Note: We are not aware of any developers using Express State who've been exploited this way, we are taking a proactive approach to adding a basic level of XSS protected to Express State in the cases where untrusted user input is not properly HTML-escaped before it is exposed.

Change that Added XSS Protection

String values exposed via Express State's expose() method will now have their unsafe HTML characters: '<', '>', and '/' encoded to their Unicode values during the serialization process.
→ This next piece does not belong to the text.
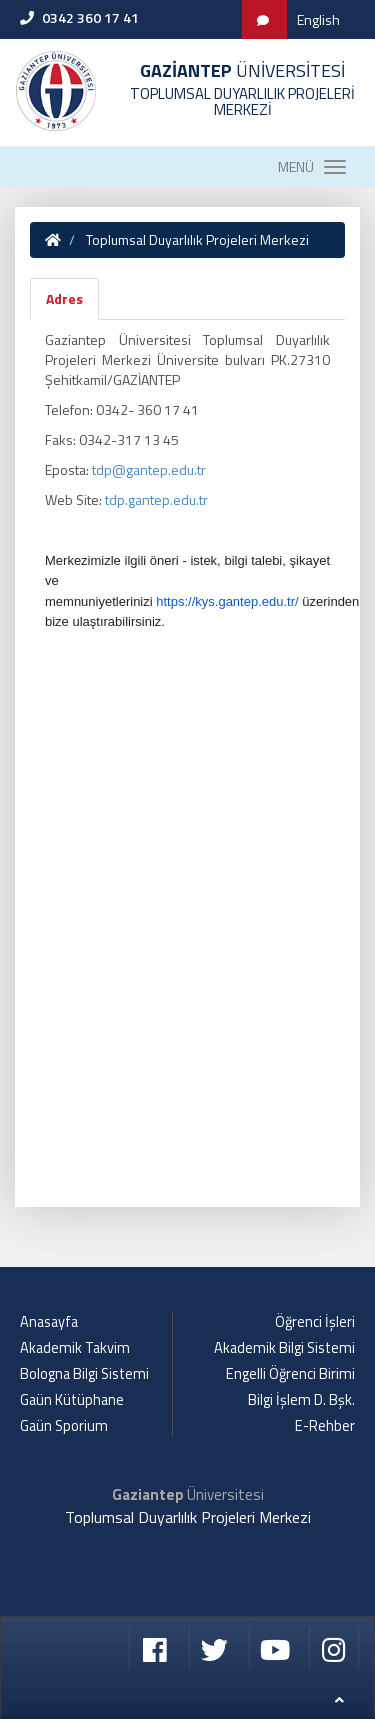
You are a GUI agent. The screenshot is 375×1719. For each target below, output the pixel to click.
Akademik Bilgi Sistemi (284, 1348)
The encoded characters will === the non-encoded characters so there's no worry of this messing up application code.

This provides a basic level of protection against XSS attacks by not allowing the "</script><script>" character sequence within an exposed string value to be interpreted and cause the browser prematurely close a script element and reopen a new one.

Even with this basic XSS protection, it's still important to always escape untrusted user input.

Untrusted User Input

Always escape untrusted user input to protected against XSS attacks!

Express State provides a mechanism to expose configuration and state data as first-party JavaScript, which means any untrusted user input should be properly escaped before it's passed to Express State's expose() method. See the OWASP HTML escaping recommendations.